- Born: 8 March 1961 (age 65) London, England
- Education: King's College, Cambridge
- Occupation: Tenor
- Spouse: Josette Simon (div.)
- Children: 1
- Website: www.markpadmore.com

= Mark Padmore =

British opera singer (born 1961)

Mark Padmore (born 8 March 1961) is a British tenor appearing in concerts, recitals, and opera.

==Early life==
He was born in London on 8 March 1961, and raised in Canterbury, Kent, England. Padmore studied clarinet and piano prior to his gaining a choral scholarship to King's College, Cambridge. He graduated in 1982 with an honours degree in music.

==Career==
Padmore has appeared in Bach's St Matthew and St John Passions with the Berlin Philharmonic and Sir Simon Rattle, staged by Peter Sellars, including Berlin, Salzburg, New York and the BBC Proms.

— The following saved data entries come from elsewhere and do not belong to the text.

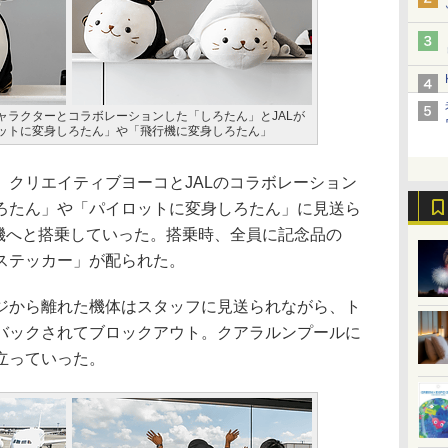
ャラクターとコラボレーションした「しろたん」とJALが
ットに変身しろたん」や「飛行機に変身しろたん」
クリエイティブヨーコとJALのコラボレーション
ろたん」や「パイロットに変身しろたん」に見送ら
9型機へと搭乗していった。搭乗時、全員に記念品の
ステッカー」が配られた。
から離れた機体はスタッフに見送られながら、ト
バックされてブロックアウト。クアラルンプールに
立っていった。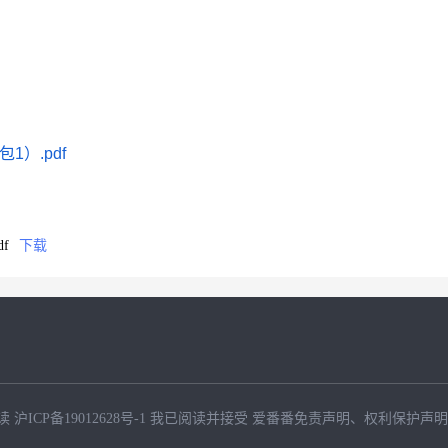
）.pdf
f
下载
读
沪ICP备19012628号-1
我已阅读并接受
爱番番免责声明
、
权利保护声明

In the opera house, Padmore has worked with directors Peter Brook, Katie Mitchell, Mark Morris and Deborah Warner. He performed leading roles such as in Harrison Birtwistle's The Corridor and The Cure at the Aldeburgh Festival and in London. He appeared in Handel's Jephtha for Welsh National Opera and English National Opera, and as Captain Vere in Britten's Billy Budd. He performed as the Evangelist in a scenic version of the St Matthew Passion for the Glyndebourne Festival Opera. He also played Peter Quint in an acclaimed BBC TV production of Britten's The Turn of the Screw and recorded the title role of Mozart's La Clemenza di Tito with conductor René Jacobs for Harmonia Mundi. Padmore appeared as Third Angel/John in George Benjamin's Written on Skin with the Royal Opera House in 2017.

In concert, he has performed with the world's leading orchestras including the Munich Radio, Berlin, Vienna, New York and London Philharmonic Orchestras, the Royal Concertgebouw Orchestra, Boston and London Symphony Orchestras and the Philharmonia.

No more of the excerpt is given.